To address this challenge, we have developed a system identification based framework to extract qualitative biological information (such as how different pathways interact with each other) from quantitative numerical results by performing carefully designed in silico experiments. The basic idea of the developed framework is to treat the genome-scale metabolic network model as a black-box model, and to use designed input sequences (such as a series of carbon substrate pick up rates that keep increasing or decreasing) to perturb the network; then to apply multivariate statistical analysis tools in order to extract information on how such perturbations propagate through the network. We have applied this framework to genome-scale model evaluation, as well guiding the development of an improved genome-scale model of Scheffersomyces stipitis. Our experience show that this framework can effectively extract valuable biological information embedded in the numerical in silico experiments.

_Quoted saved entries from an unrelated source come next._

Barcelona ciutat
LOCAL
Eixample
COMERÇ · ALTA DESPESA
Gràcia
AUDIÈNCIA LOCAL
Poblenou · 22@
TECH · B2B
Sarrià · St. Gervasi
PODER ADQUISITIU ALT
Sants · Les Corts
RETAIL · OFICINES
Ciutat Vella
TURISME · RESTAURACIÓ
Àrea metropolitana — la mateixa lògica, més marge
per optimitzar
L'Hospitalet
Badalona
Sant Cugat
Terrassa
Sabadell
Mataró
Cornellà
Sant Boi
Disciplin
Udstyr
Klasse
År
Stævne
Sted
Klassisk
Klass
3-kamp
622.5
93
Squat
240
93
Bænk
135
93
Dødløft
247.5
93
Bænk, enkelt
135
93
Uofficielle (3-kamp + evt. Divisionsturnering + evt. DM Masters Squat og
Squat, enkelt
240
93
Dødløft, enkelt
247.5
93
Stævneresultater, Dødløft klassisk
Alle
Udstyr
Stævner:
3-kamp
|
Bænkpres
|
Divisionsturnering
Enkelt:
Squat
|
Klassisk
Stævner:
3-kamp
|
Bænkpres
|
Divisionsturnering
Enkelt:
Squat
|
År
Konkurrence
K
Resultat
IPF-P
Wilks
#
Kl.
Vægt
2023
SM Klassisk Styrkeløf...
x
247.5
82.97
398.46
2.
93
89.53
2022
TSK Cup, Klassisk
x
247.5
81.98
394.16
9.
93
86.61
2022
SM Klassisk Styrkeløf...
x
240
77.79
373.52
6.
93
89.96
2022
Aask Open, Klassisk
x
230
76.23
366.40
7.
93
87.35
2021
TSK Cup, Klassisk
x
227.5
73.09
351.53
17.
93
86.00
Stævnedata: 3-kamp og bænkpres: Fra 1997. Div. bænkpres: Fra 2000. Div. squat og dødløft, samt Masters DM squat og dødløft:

In this work, we extended this work to PhPP analysis. Several in silico experiments have been designed to obtain the same findings provided by shadow price analysis. In addition, the system identification approach can further provide how different pathways are affected by perturbing the substrates that are in interest, and highlight the metabolic differences among different phenotypes. The same illustrative example provided in the original PhPP analysis paper (Edwards, Ramakrishna, Palsson, Biotechnology & Bioengineering, Vol 77(1), 27-36, 2002) and the genome-scale metabolic network model of E. coli were used to demonstrate the effectiveness of the proposed phenotype phase plane analysis. Our results show that using phenotype phase plane analysis and system identification method in combination provides a powerful tool for revealing the metabolic capability of a genome-scale metabolic network model. The phenotype phase plane analysis provides a global view of each phenotype, while the system identification method extracts the key metabolic details by proper design of experiments. In summary, integrating the PhPP analysis with the system identification approach allow improved systems level understanding, which provides the foundation for improved strain development.